It is interesting to consider the effect of the cold. A micrometer or caliper is made of steel, and is usually calibrated at +20 C. Steel has a coeff of thermal expansion around 12 ppm/C. Take that to -20 C and you have a shift of 40 C. 40 * 12 ppm = 480 ppm or ~0.05 %. This can be significant.

Anyhow, stop wingeing. It was ~45 Centgrade here yesterday. The galvo roof under the sun was way over that.

Cheers
Roger in Oz


----------



## dlane (Jan 8, 2018)

Pellet stove ( less work )  or a wood stove, nice dry heat


----------



## Richard White (richardsrelics) (Jan 8, 2018)

I have a natural gas ventless wall heater in my 3rd garage stall, built an uninsulated 2X6 wall covered on the outside only, room is 21X13 and with a ceiling fan I can get it to well over 80 in there with temps outside in the single digits. Me personally I like it about 64-66 degrees. The ceiling fan moves the warm air from the ceiling to the floor, the fan was $30 at Walmart


----------



## Ray C (Jan 8, 2018)

Hey guys, keep safety in mind...  Keep a carbon monoxide and smoke detector in the garage/shop.  Also, be careful about bulky clothing, especially on your left arm if you're operating lathes.

-Public safety message from Ray...


----------



## Richard White (richardsrelics) (Jan 8, 2018)

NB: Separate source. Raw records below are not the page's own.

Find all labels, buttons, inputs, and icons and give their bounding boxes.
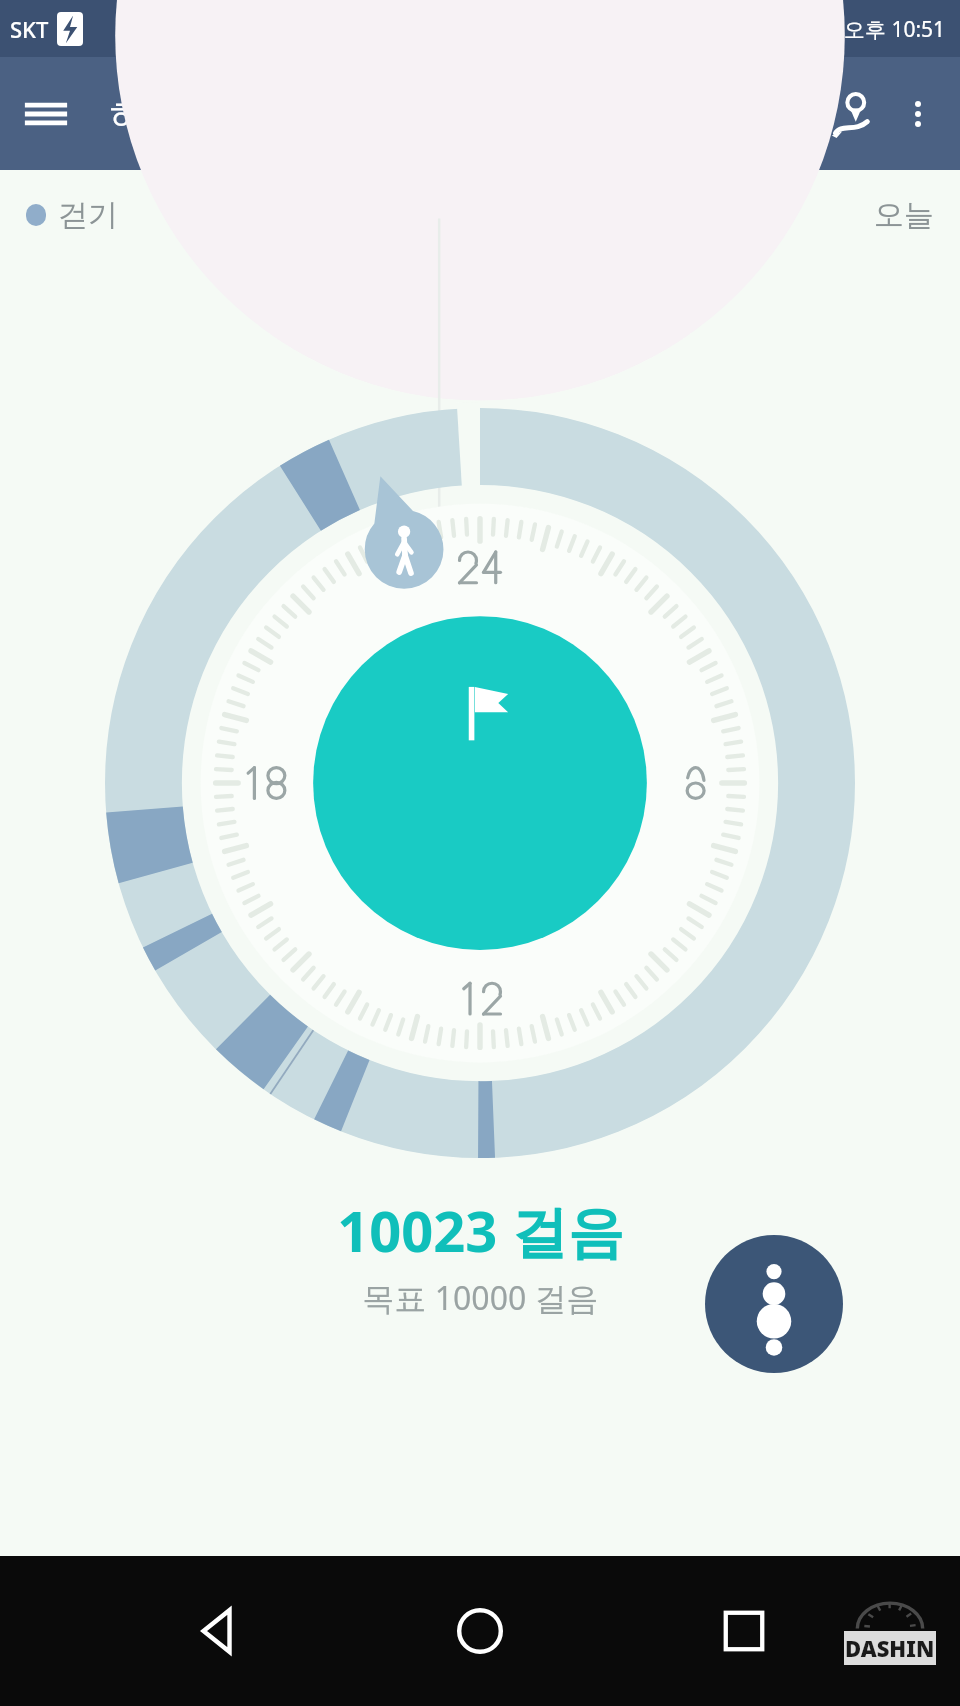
button[interactable]: Route [814, 78, 886, 150]
button[interactable]: 걷기 [26, 196, 118, 234]
staticText: 목표 10000 걸음 [362, 1276, 599, 1320]
staticText: DASHIN [845, 1633, 935, 1663]
staticText: 하루 건강 노트 [110, 91, 332, 137]
button[interactable]: Home [432, 1583, 528, 1679]
staticText: 걷기 [58, 196, 118, 234]
button[interactable]: More options [886, 82, 950, 146]
staticText: 오후 10:51 [844, 15, 946, 44]
button[interactable]: 오늘 [874, 196, 934, 234]
button[interactable]: Recents [696, 1583, 792, 1679]
staticText: 10023 걸음 [337, 1192, 624, 1268]
button[interactable]: Back [168, 1583, 264, 1679]
button[interactable]: More actions [705, 1235, 843, 1373]
button[interactable]: Menu [14, 82, 78, 146]
staticText: SKT [10, 14, 49, 44]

Yup sleeves are for nerds...LOL  I have a detector as well....Now who got my comment, and what show did I reference?


----------



## hermetic (Jan 8, 2018)

Slightly off topic, but here is a tip for all of you with torpedo type forced air heaters that run on kerosene or diesel. when they get to be a couple of years old the air pump loses efficiency, the fuel pick up  pressure drops, and they start to burn cold, and become smelly and smoky. I had this problem with mine, and fitting new vanes to the air pump did not cure it. In the back of the heater where the air intake filter is, you will see a small plug which is the test point for the air pump. If you remove this plug and connect a low pressure regulated air line to this point, you can adjust the air pressure to obtain the perfect smell and smoke free burn. Beware! they only need between 5 and 9psi, and you can tell when the burn is correct by looking at the hot end, the outer part of the hot dome should be red hot, the centre should be slightly cooler and darker, if the centre is red hot, too much pressure, turn it down! My Master brand Torpedo heater has been running like this since about 1978, and with an annual strip and clean, has required no spare parts, and still runs clean and hot. the pressure air pump is definitely the weak link on these heaters, and looking at a manual for these heaters a few moments ago, they have not really altered the design. If you have one in the back of your shop collecting dust, whilst you shiver, get it out and try this mod, it works! also, do not fail to clean out the fuel pick up filter as this also causes problems, sometimes fitted inside the pick up pipe.


----------



## Tozguy (Jan 8, 2018)

You have to heat the whole shop to keep people, machines and materials happy and compatible. Investing in insulation and sealing drafts will probably be the least expensive option in the long run, PLUS, it will be more comfortable and pleasant for you. There are cost effective ways to do it. Otherwise you will be heating the outdoors!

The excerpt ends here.